Your task is to work out how many lines in the data include the word "site". Reply with the number alone.

============================================================

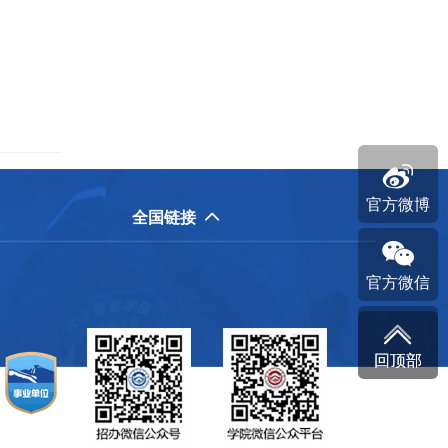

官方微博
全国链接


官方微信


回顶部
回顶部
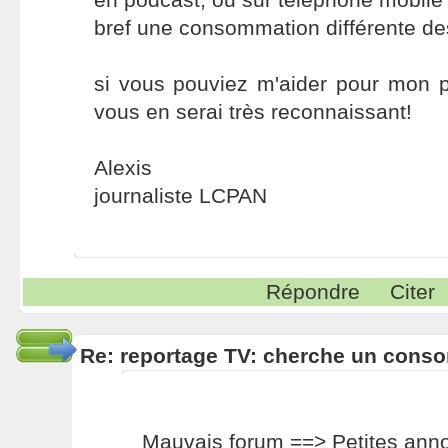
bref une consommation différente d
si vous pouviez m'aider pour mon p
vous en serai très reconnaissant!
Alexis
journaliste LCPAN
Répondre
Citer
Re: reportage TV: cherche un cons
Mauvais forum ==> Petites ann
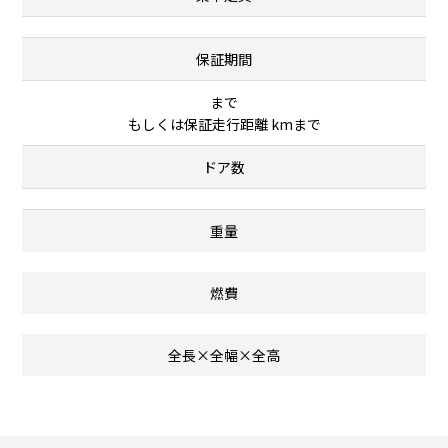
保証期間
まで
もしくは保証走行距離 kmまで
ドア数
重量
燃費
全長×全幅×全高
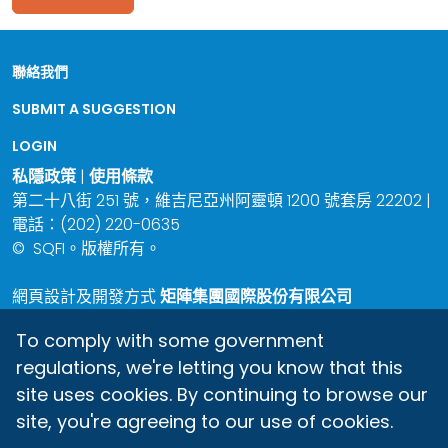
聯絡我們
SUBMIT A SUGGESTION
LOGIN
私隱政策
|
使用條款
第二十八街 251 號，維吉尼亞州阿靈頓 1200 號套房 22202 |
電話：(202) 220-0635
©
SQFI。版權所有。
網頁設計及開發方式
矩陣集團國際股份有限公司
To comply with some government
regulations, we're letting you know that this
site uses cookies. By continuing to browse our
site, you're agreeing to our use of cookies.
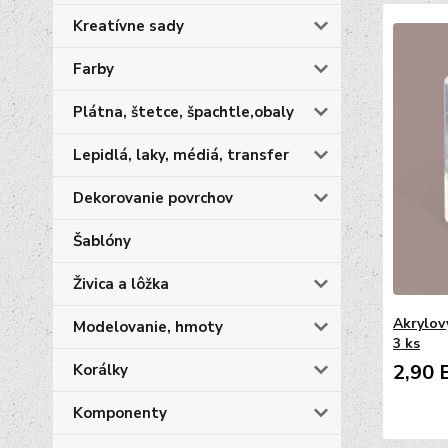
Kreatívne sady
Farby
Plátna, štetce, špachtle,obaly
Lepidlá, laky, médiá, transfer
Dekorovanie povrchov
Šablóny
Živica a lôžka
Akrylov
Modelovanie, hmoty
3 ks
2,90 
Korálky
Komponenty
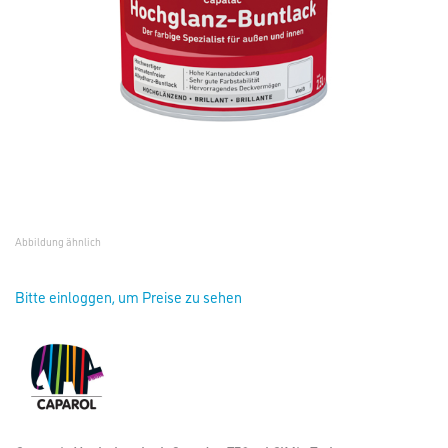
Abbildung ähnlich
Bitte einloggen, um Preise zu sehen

============================================================

> [ANSWER BOX]:
2